*** Source material ***

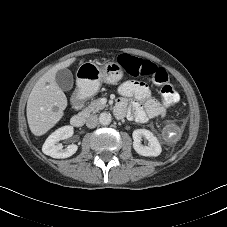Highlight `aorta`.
<instances>
[{
	"mask_svg": "<svg viewBox=\"0 0 227 227\" xmlns=\"http://www.w3.org/2000/svg\"><path fill=\"white\" fill-rule=\"evenodd\" d=\"M112 121V117L110 113L103 112L99 116V122L102 125H109Z\"/></svg>",
	"mask_w": 227,
	"mask_h": 227,
	"instance_id": "1",
	"label": "aorta"
}]
</instances>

***

» **Directions for this task**
Only the text of the entries belongs in the answer, copied exactly; the pictures stay out.

» **Solved exercise**
Highlight `aorta`.
<instances>
[{
	"mask_svg": "<svg viewBox=\"0 0 227 227\" xmlns=\"http://www.w3.org/2000/svg\"><path fill=\"white\" fill-rule=\"evenodd\" d=\"M112 121V117L110 113L103 112L99 116V122L102 125H109Z\"/></svg>",
	"mask_w": 227,
	"mask_h": 227,
	"instance_id": "1",
	"label": "aorta"
}]
</instances>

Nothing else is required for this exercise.